Friday, August 15, 2014

Facing My Fears

On one hand anxiety is still something I don't want to talk about. On the other hand, it's something people need to be able to discuss. Speaking from experience, not being able to talk about something is a barrier to getting help, so maybe the more people who are able to talk about this sort of thing the better.

And, yeah, the last couple weeks have been rough. Sometimes really rough.

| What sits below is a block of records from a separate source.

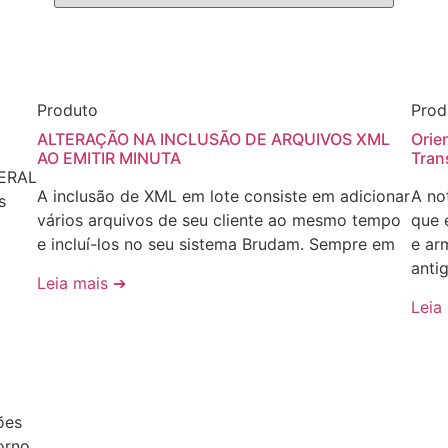
Produto
Prod
ALTERAÇÃO NA INCLUSÃO DE ARQUIVOS XML
Orie
AO EMITIR MINUTA
Tran
DERAL
A inclusão de XML em lote consiste em adicionar
A no
s
vários arquivos de seu cliente ao mesmo tempo
que 
e incluí-los no seu sistema Brudam. Sempre em
e ar
anti
Leia mais ➔
Leia
ões
orno,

I wrote the following on August 4th, Monday of last week. I figured I may as well finally hit the "publish" button even though, yeah, I did also write another post about anxiety a few days ago. Who knows, I may write more on it soon, depending on whether writing seems to help.

... ... ...

I went to the doctor this morning because of dizziness. I've also been having more frequent migraines and a few other symptoms that have caused me to get behind on my schoolwork, but dizziness has been the big one for much of the last week. Or rather, it was the only big one that I intended to discuss with the doc, though she managed to find the other big one that's possibly a worse problem. I'm not sure what I said to tip her off, but she also asked if I've been having anxiety.

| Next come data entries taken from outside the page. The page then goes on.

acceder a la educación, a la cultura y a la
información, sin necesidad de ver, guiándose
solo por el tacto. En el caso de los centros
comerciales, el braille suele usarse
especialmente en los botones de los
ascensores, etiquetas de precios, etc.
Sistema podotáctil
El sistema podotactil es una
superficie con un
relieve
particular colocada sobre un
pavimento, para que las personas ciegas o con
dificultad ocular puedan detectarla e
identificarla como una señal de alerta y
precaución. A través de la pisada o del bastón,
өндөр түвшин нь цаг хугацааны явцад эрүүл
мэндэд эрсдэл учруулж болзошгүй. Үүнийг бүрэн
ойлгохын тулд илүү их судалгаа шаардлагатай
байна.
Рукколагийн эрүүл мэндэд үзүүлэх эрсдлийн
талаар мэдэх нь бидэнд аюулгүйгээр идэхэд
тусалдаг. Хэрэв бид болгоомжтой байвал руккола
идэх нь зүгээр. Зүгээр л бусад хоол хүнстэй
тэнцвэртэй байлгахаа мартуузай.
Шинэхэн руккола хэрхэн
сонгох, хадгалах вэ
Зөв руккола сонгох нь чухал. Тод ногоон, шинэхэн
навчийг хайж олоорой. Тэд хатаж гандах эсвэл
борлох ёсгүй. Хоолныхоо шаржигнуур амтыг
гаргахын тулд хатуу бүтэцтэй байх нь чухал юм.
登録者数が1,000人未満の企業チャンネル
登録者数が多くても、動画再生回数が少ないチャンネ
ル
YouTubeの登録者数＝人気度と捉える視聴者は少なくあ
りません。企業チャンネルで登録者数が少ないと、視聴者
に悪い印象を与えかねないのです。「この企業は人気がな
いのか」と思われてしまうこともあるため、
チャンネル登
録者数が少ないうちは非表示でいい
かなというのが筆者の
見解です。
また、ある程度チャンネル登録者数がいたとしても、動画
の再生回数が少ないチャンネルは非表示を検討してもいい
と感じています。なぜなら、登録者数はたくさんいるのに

Am I dealing with anxiety? Yes, definitely, yes. And it's not a new thing, either. I'm certainly not happy with it, but I'm used to it. Resigned to it, I guess you could say. When I was younger I could talk about it quite easily, and one doctor I was seeing for ADHD decided to treat the anxiety I was constantly talking about instead of what I'd originally gone to him for. That turned out to be an excellent idea on his part. So I went on Prozac when I was eighteen, and stayed on it until a couple years ago.

I'm not sure when the anxiety crept up on me again. But it did, and I mostly kept it to myself. That was easy since it typically only strikes at night while I'm alone; if I'm with someone or it's daylight out the anxiety isn't likely to be a problem. I did say something quietly about it at first, and of course my family could see that I got nightlights for my bedroom. I'm sure they also sometimes noticed when I slept with my bedroom light on, which I've done on occasion. But I tried to handle it quietly, by myself, and I didn't even tell my boyfriend until it had me crying on him recently.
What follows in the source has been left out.